Co-Designed with Gemini, Available to Everyone
Both chips run natively on Google’s own Axion ARM-based CPU host, which is the first time a TPU generation has used Google’s own processor rather than third-party CPU hardware. Owning the CPU host alongside the accelerator allows system-level optimization that is not possible when the two are designed independently. Power management, memory architecture, and thermal management can all be co-optimized at the full system level.
The co-design with Google DeepMind is explicit in the spec decisions. The Boardfly topology was designed for the communication patterns of reasoning models. The SRAM capacity in TPU 8i was sized for the KV cache footprint of reasoning models at production scale. The Virgo Network bandwidth targets came from the parallelism requirements of trillion-parameter training. These are not general-purpose decisions. They are decisions derived from the specific demands of frontier models.
Both platforms support native JAX, MaxText, PyTorch, SGLang, and vLLM, which covers the frameworks most AI teams already use. Bare metal access gives customers direct hardware access without virtualization overhead. Open-source contributions including MaxText reference implementations and Tunix for reinforcement learning are available alongside the hardware.
Power Efficiency at Data Center Scale
Both chips deliver up to 2x better performance-per-watt over the previous Ironwood generation. Google integrates network connectivity with compute on the same chip, reducing the power cost of moving data across the TPU pod. The fourth-generation liquid cooling technology sustains performance densities that air cooling cannot support at the power levels these chips require.
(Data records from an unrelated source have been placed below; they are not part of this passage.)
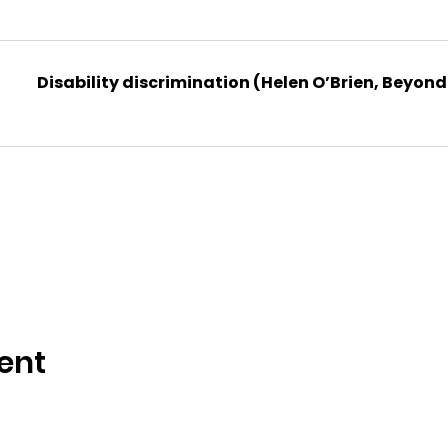
Disability discrimination (Helen O’Brien, Beyond
ent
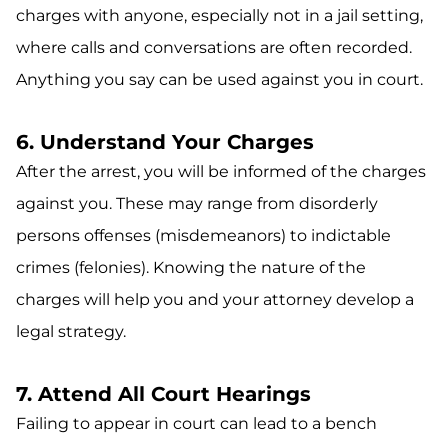
charges with anyone, especially not in a jail setting,
where calls and conversations are often recorded.
Anything you say can be used against you in court.
6. Understand Your Charges
After the arrest, you will be informed of the charges
against you. These may range from disorderly
persons offenses (misdemeanors) to indictable
crimes (felonies). Knowing the nature of the
charges will help you and your attorney develop a
legal strategy.
7. Attend All Court Hearings
Failing to appear in court can lead to a bench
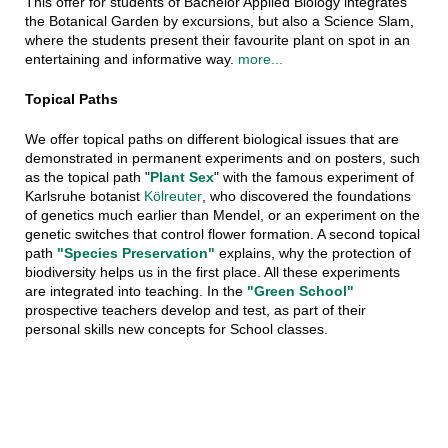
This offer for students of Bachelor Applied Biology integrates
the Botanical Garden by excursions, but also a Science Slam,
where the students present their favourite plant on spot in an
entertaining and informative way.
more...
Topical Paths
We offer topical paths on different biological issues that are
demonstrated in permanent experiments and on posters, such
as the topical path "
Plant Sex
" with the famous experiment of
Karlsruhe botanist
Kölreuter
, who discovered the foundations
of genetics much earlier than Mendel,
or an experiment on the
genetic switches that control flower formation. A second topical
path
"Species Preservation"
explains, why the protection of
biodiversity helps us in the first place. All these experiments
are integrated into teaching. In the
"Green School"
prospective teachers develop and test, as part of their
personal skills new concepts for School classes.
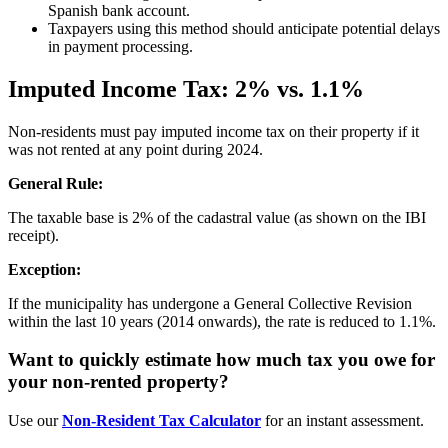
Spanish bank account.
Taxpayers using this method should anticipate potential delays
in payment processing.
Imputed Income Tax: 2% vs. 1.1%
Non-residents must pay imputed income tax on their property if it
was not rented at any point during 2024.
General Rule:
The taxable base is 2% of the cadastral value (as shown on the IBI
receipt).
Exception:
If the municipality has undergone a General Collective Revision
within the last 10 years (2014 onwards), the rate is reduced to 1.1%.
Want to quickly estimate how much tax you owe for
your non-rented property?
Use our
Non-Resident Tax Calculator
for an instant assessment.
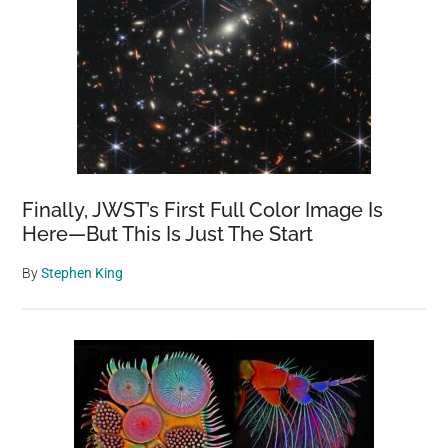
Finally, JWST’s First Full Color Image Is
Here—But This Is Just The Start
By
Stephen King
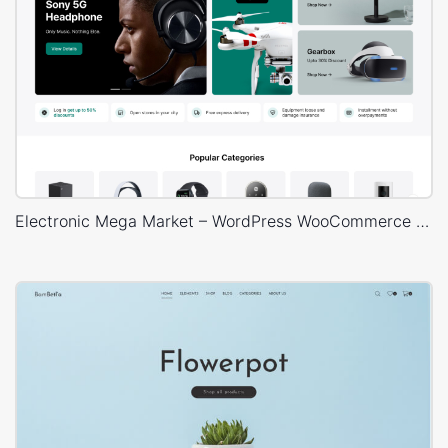
Electronic Mega Market – WordPress WooCommerce Theme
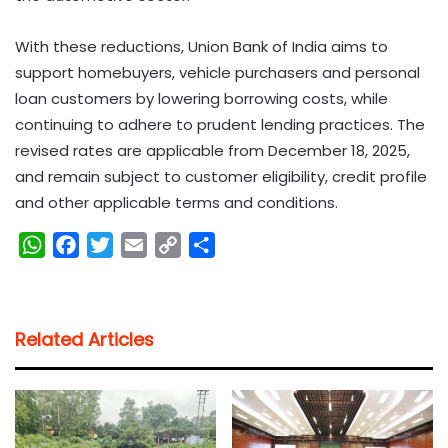
With these reductions, Union Bank of India aims to
support homebuyers, vehicle purchasers and personal
loan customers by lowering borrowing costs, while
continuing to adhere to prudent lending practices. The
revised rates are applicable from December 18, 2025,
and remain subject to customer eligibility, credit profile
and other applicable terms and conditions.
W
F
T
E
C
S
h
a
w
m
o
h
a
c
i
a
p
a
t
e
t
i
y
r
Related Articles
s
b
t
l
L
e
A
o
e
i
p
o
r
n
p
k
k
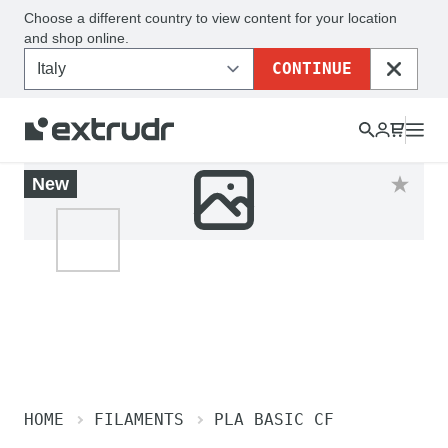
Choose a different country to view content for your location
and shop online.
CONTINUE
CLOSE
New
HOME
FILAMENTS
PLA BASIC CF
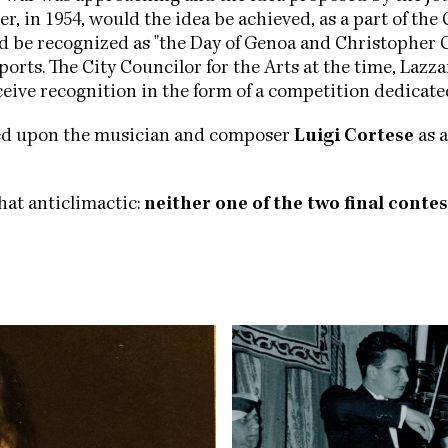
r, in 1954, would the idea be achieved, as a part of t
ld be recognized as "the Day of Genoa and Christopher 
orts. The City Councilor for the Arts at the time, Lazz
eceive recognition in the form of a competition dedicate
led upon the musician and composer
Luigi Cortese
as a
hat anticlimactic:
neither one of the two final contes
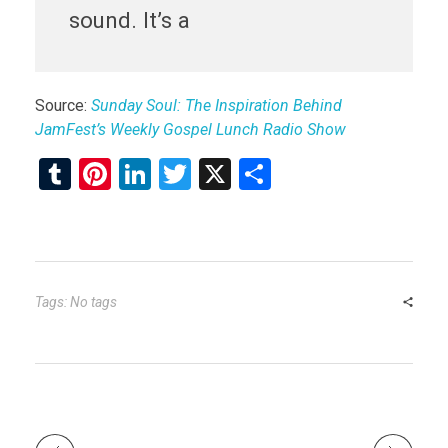
sound. It’s a
Source:
Sunday Soul: The Inspiration Behind
JamFest’s Weekly Gospel Lunch Radio Show
T
Pi
Li
T
X
S
u
nt
n
wi
h
m
er
ke
tt
ar
bl
es
dI
er
e
r
t
n
Tags: No tags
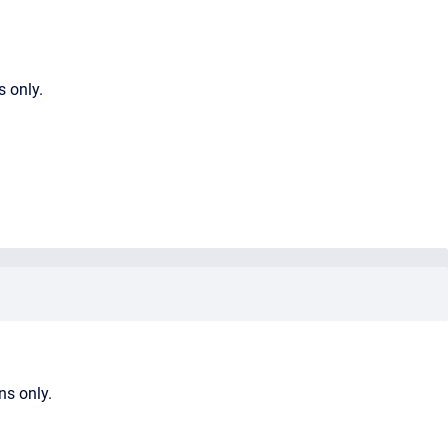
s only.
ns only.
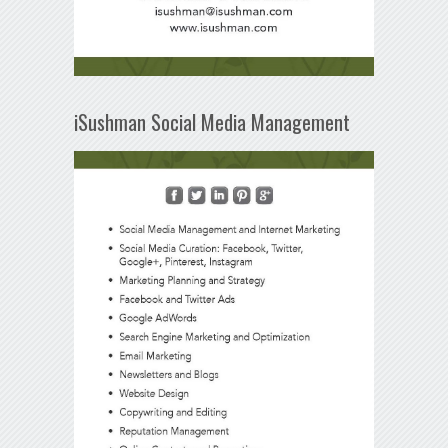
iSushman Social Media Management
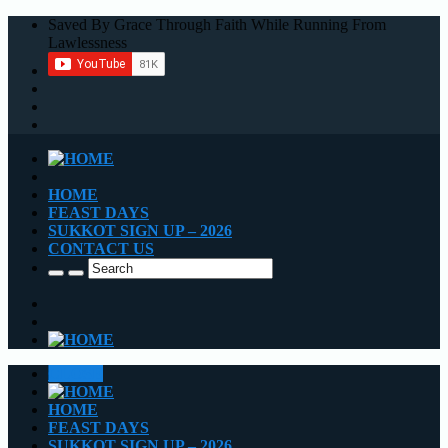
Saved By Grace Through Faith While Running From
Lawlessness
HOME
FEAST DAYS
SUKKOT SIGN UP – 2026
CONTACT US
CLOSE
HOME
FEAST DAYS
SUKKOT SIGN UP – 2026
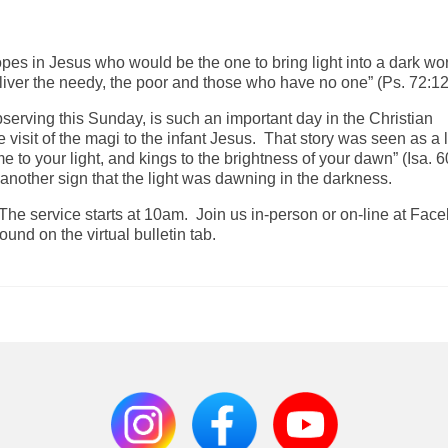
hopes in Jesus who would be the one to bring light into a dark wo
ver the needy, the poor and those who have no one” (Ps. 72:12
serving this Sunday, is such an important day in the Christian
isit of the magi to the infant Jesus. That story was seen as a l
ome to your light, and kings to the brightness of your dawn” (Isa. 6
s another sign that the light was dawning in the darkness.
 The service starts at 10am. Join us in-person or on-line at Fac
und on the virtual bulletin tab.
Google’s data centers now deliver six times more computing power per unit of electricity than they did five years ago. TPU 8t and TPU 8i continue that trajectory. At the scale Google operates, efficiency is not just an environmental consideration. It is a hard operational constraint. Power availability limits what can be built and operated, and chip-level efficiency directly determines what is possible within those power envelopes.
TPU 8t and TPU 8i will be generally available later in 2026. Both chips are part of Google’s AI Hypercomputer, which combines purpose-built hardware with open software frameworks and flexible consumption models into a unified stack. Citadel Securities is among the early organizations already using TPUs for production AI workloads. Interested customers can request more information through Google Cloud.
The broader implication of this release is architectural. The agentic era changes what infrastructure needs to do, and a single chip designed to handle everything adequately is a worse answer than two chips designed to handle their respective workloads well. That trade-off is what TPU 8t and TPU 8i represent.